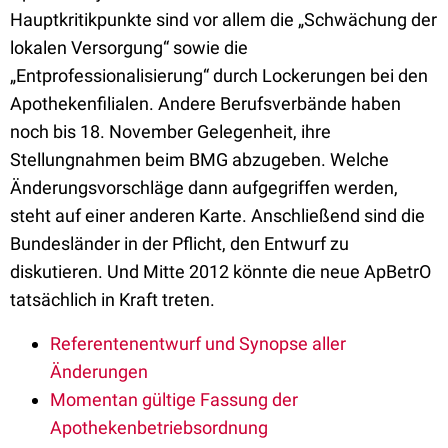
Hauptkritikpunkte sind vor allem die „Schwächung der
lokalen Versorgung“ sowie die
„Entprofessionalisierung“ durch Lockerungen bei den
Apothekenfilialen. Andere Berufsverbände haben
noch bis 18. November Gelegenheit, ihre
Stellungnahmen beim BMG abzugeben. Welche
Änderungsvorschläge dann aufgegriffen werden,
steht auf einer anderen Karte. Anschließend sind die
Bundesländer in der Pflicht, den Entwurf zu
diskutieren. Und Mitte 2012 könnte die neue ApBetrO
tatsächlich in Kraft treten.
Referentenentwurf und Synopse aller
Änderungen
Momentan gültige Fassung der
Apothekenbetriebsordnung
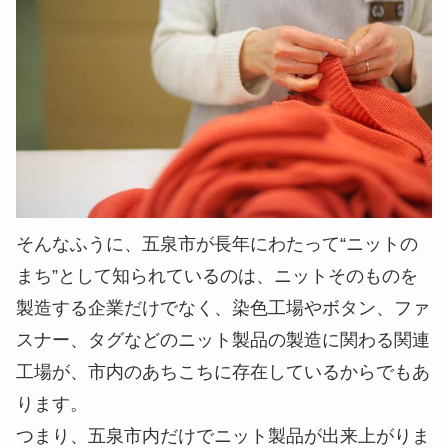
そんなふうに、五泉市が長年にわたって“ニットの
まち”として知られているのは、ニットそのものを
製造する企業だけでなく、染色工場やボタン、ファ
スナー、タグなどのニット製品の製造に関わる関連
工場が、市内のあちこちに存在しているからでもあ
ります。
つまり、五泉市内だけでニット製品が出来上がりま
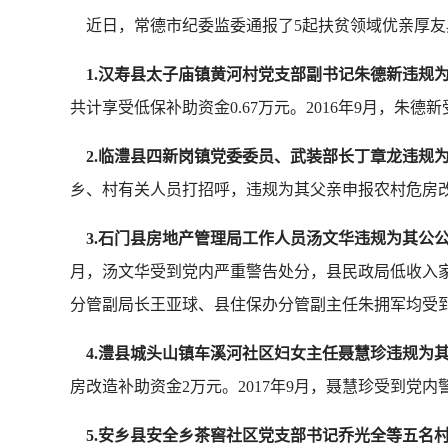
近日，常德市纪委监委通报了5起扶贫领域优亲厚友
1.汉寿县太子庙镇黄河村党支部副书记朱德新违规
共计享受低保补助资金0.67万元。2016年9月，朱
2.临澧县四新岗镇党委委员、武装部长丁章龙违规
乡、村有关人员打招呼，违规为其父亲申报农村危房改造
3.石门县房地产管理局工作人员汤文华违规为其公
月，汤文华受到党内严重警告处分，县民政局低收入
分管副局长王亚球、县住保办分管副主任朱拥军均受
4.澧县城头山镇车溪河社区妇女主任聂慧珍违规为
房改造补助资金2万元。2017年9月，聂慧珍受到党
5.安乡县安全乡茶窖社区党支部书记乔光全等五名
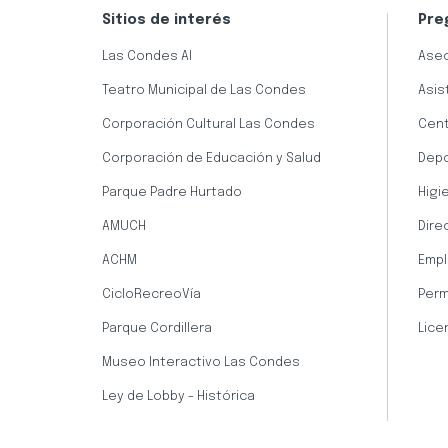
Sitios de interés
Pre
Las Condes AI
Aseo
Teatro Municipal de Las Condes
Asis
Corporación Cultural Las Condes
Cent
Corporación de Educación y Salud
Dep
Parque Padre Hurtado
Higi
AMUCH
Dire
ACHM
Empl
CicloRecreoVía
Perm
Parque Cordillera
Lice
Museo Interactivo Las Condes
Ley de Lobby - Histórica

---

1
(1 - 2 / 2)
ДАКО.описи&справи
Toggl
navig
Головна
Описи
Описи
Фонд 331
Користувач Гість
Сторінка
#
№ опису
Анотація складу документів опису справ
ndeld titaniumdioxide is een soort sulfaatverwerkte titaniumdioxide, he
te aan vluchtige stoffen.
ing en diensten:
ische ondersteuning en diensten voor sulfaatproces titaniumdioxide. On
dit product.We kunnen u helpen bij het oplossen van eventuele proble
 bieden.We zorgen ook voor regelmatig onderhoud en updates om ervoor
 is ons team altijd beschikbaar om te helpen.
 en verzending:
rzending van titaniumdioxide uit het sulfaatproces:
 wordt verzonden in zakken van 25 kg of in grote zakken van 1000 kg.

...

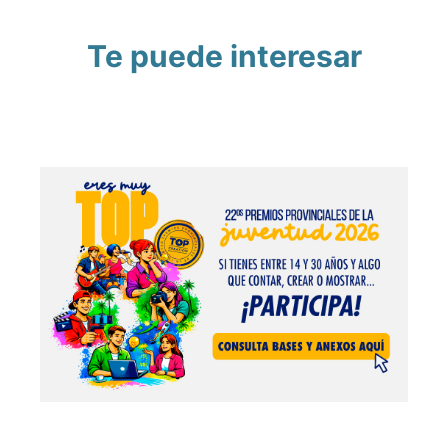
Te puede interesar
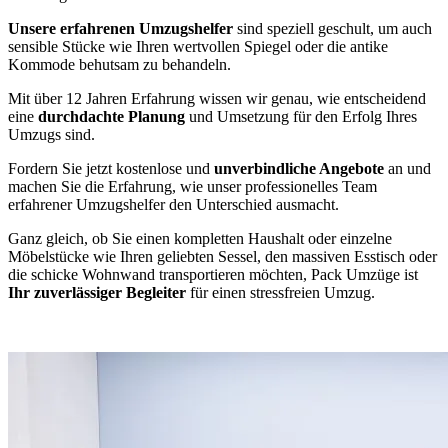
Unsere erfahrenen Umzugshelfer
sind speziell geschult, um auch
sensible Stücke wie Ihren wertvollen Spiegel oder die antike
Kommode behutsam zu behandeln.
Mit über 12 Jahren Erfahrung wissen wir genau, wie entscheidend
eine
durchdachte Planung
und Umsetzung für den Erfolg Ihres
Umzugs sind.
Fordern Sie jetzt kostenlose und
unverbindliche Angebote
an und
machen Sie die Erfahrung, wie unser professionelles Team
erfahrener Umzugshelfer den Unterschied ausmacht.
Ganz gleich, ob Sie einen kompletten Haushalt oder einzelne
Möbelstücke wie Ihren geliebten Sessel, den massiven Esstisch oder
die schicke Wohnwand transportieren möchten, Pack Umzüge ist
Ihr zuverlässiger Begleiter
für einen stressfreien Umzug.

== Activity ==
Check each line above for the string "titaniumdioxide" and copy those that have it.

== Answer for this exercise ==
ndeld titaniumdioxide is een soort sulfaatverwerkte titaniumdioxide, he
ische ondersteuning en diensten voor sulfaatproces titaniumdioxide. On
rzending van titaniumdioxide uit het sulfaatproces:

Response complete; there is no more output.